You should not be surprised by the response if you read the forum rules. We do not answer your questions without any work, we do not attempt to guess at what you're thinking or asking, we provide support to students who has attempted problems and are having trouble. The template you used should have hinted at what you needed to provide.

For this question, do you know the force acted on a charge in a constant electric field?

8. Jul 21, 2009

### DPavel

i believe you have it all wrong. i am just trying to study for my final, and this is a chapter i have trouble with. and ive been searching for an answer for a few hours on this. anyway, i appreciate the help that you have given me. and really, to say that i am just posting it on the web because i do not feel like trying is...well, wrong. it was kind of a last resort. summer class for physics II is trying to teach a 15 chapters in 6 weeks with a book that I could not afford. So yes, I do use the internet to search for equations and this is the one problem that I cannot locate.

again, thanks for the help.

9. Jul 21, 2009

### DPavel

the K constant? 9 E 9 i believe..

10. Jul 21, 2009

### Dick

You don't need that. Use conservation of energy. How much initial kinetic energy does the electron have? How much energy does it lose every meter it moves through the field? Do you have a formula for any of these things?

11. Jul 21, 2009

### Pengwuino

Actually in this question, you do not need the coulomb constant. If you know the electron is in a constant electric field, E, it experiences a force of F = qE where q is the charge or in this case, -1.602e-19 C. We also know that F = ma. Equating the two, you see that f = qE/m. At this point, we can use our kinematics. Remember, the force should be negative since it's an electron with negative charge and a positive electric field.

$$\begin{array}{l} x_f = x_i + v_i t + \frac{{at^2 }}{2} \\ v_f = v_i + at \\ \end{array}$$

So what we're looking for is the final position with this constant acceleration, a. We know that the initial position is 0 and our initial velocity is 5e6 m/s while the final velocity will be 0. Using the initial and final velocity, we can solve for 't' in the second equation. Finally, plug this value of 't' into the first equation and you can solve for $$x_f$$.

12. Jul 21, 2009

### Pengwuino

Oh yah, this is actually by far an easier method of solving it.

13. Jul 21, 2009

### Phrak

Not from what I've seen. DPavel knows how to work a crowd, hey?

14. Jul 21, 2009

### Phrak

Not from what I've seen. DPavel knows how to work a crowd. The squeaky-wheel approach to higher learning is one of the infallible methodologies. We can't fault him for not learning his lessons.

15. Jul 21, 2009

### ralilu

no the answer wouldnt be zero, coz u will subtract initial velocity squared from zero then divide it by 2 x acelleration

16. Jul 21, 2009

### ralilu

let me knw what the answer is, i am interested.

17. Jul 21, 2009

### Dick

DPavel, that's not a mean comment. It's a standard response to a post without effort. Note the "harder you try, the more we'll help you" part. Considering it's your first post, I think other people could be easier on you. Now, can you help us to help you?

Last edited: Jul 22, 2009
18. Jul 21, 2009

### Dick

"negitron has a point. u must atleast attempt problems on your own if you want any hope of surviving the course. not just post it on the web coz u dnt feel like trying"

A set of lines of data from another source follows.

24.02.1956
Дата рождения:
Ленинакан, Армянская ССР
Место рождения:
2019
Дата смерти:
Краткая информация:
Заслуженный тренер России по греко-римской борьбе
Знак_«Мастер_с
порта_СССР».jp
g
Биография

Why don't you try? It's NOT even HARD.

19. Jul 22, 2009

### ralilu

lol. i am content with figuring out the problem. i dnt really need a numerical value. and yes it is a really simple problem.

20. Jul 22, 2009

### DPavel

you physics guys are funny. Dick, you may not think it is a hard problem, but for a girl who has only had one other class in physics and typically studies bones and muscles, it really is. Maybe you can think of a subject that you just couldnt grasp? idk. Or maybe you are just perfect in everything. Maybe you have forgotten how it was when you first learned this stuff? I feel like alot of teachers forget this. And ralilu, thanks for the help, i am going to get back down to this problem right now and i will post the answer i come up with.

21. Jul 22, 2009

### DPavel

my final answer is 0.071 meters. Thanks all for your help, it really makes some sense now! Final on Thursday.

22. Jul 22, 2009

### ralilu

cool, that sounds correct. my advice for your final is try and understand the energy and work concepts the most and you will find that you can solve almost all of the problems in your course using a simple energy equation.

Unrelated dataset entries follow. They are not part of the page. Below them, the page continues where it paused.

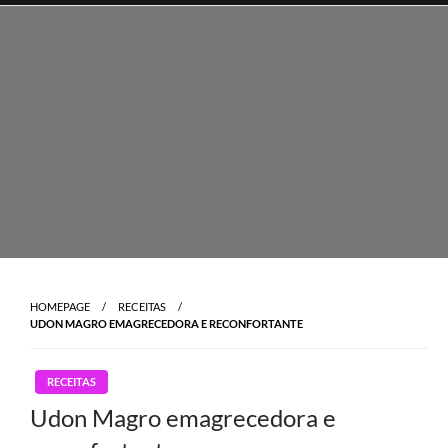
Skip
to
content
HOMEPAGE
RECEITAS
UDON MAGRO EMAGRECEDORA E RECONFORTANTE
RECEITAS
Udon Magro emagrecedora e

e.g in this problem: work done = change in kinetic energy
work = force times distance
change in kinetic energy = (1/2)(mass)(change in velocity)
gudluck! and i struggled with muscles and bones...

23. Jul 22, 2009

### Dick

I wasn't talking to you when I said it's not a hard problem. I was talking to ralilu. Every problem is hard for somebody. Most problems are easy for somebody else. But if somebody else posts advice on a problem, I would expect them to be able to solve it, not post back saying send me the answer when you get it. Sheesh.

Last edited: Jul 22, 2009
24. Jul 23, 2009

### ralilu

if u go back a few posts you will find that i did solve the problem i just didnt plug in the numbers...
i asked her to let me knw the answer coz i wanted to knw wether or not she solved it.

25. Jul 23, 2009

### Dick

Ok. That's a good reason.